Home borrowers with less than a month in reserve, so Reserve Bank steps up property warnings

Home borrowers with less than a month in reserve, so Reserve Bank steps up property warnings
Staff reporterDecember 7, 2020

One third of mortgage owners have less than a month's buffer against financial instability, the Reserve Bank has warned.

The RBA's half-yearly financial stability review, released today, suggested a decline in investor credit could reduce consumption sharply, then trigger a downturn in the market. 

"The concern is that investors are likely to contribute to the amplification of the cycles in borrowing and housing prices, generating additional risks to the future health of the economy," the RBA said.
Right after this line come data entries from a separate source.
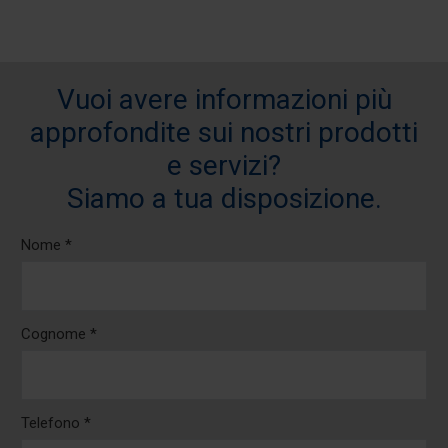
Vuoi avere informazioni più
approfondite sui nostri prodotti
e servizi?
Siamo a tua disposizione.
Nome *
Cognome *
Telefono *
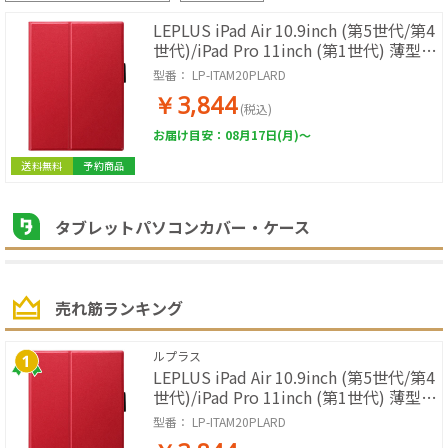
LEPLUS iPad Air 10.9inch (第5世代/第4
世代)/iPad Pro 11inch (第1世代) 薄型
PUレザーフラップケース PRIME レッ
型番：
LP-ITAM20PLARD
ド LP-ITAM20PLARD
￥3,844
(税込)
お届け目安：08月17日(月)～
送料無料
予約商品
タブレットパソコンカバー・ケース
売れ筋ランキング
ルプラス
LEPLUS iPad Air 10.9inch (第5世代/第4
世代)/iPad Pro 11inch (第1世代) 薄型
PUレザーフラップケース PRIME レッ
型番：
LP-ITAM20PLARD
ド LP-ITAM20PLARD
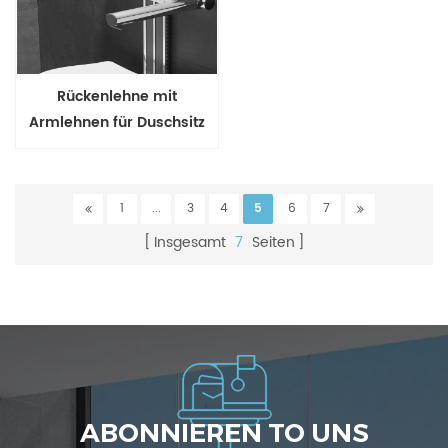
Rückenlehne mit
Armlehnen für Duschsitz
1
...
3
4
5
6
7
Insgesamt
7
Seiten
ABONNIEREN TO UNS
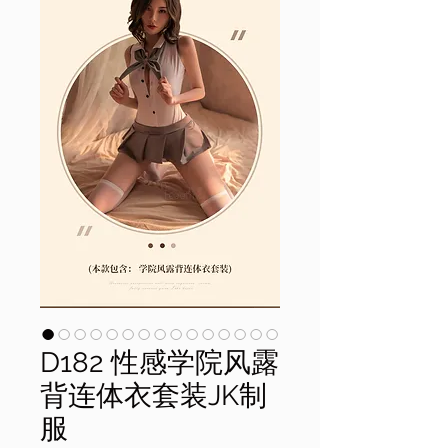
D182 性感学院风露
背连体衣套装JK制
服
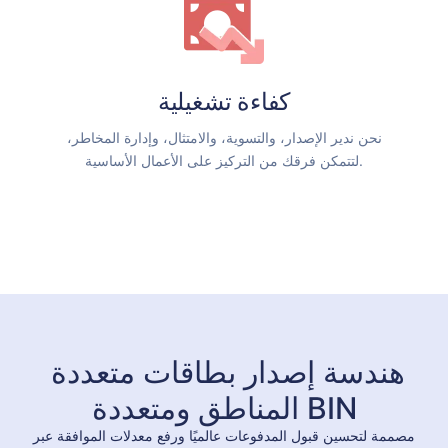
كفاءة تشغيلية
نحن ندير الإصدار، والتسوية، والامتثال، وإدارة المخاطر،
لتتمكن فرقك من التركيز على الأعمال الأساسية.
هندسة إصدار بطاقات متعددة 
المناطق ومتعددة BIN
مصممة لتحسين قبول المدفوعات عالميًا ورفع معدلات الموافقة عبر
"Periods of rapidly rising prices can create the expectation of further price rises, drawing more households into the market, increasing the willingness to pay more for a given property, and leading to an overall increase in household indebtedness."

The central bank warned elevated mortgage debt, especially among investors, would see pain felt across the broader economy if high debt, falling house prices, and rising unemployment combined.

It added the banks are well braced for a downturn should it come.

“The risks associated with strong investor credit growth and increased household indebtedness are primarily macroeconomic in nature,” the RBA said.

The RBA was confident that the banks are well capitalised and would ride out an economic downturn.

“Australian banks have continued to reduce exposures to low-return assets and are building more resilient liquidity structures,” it said.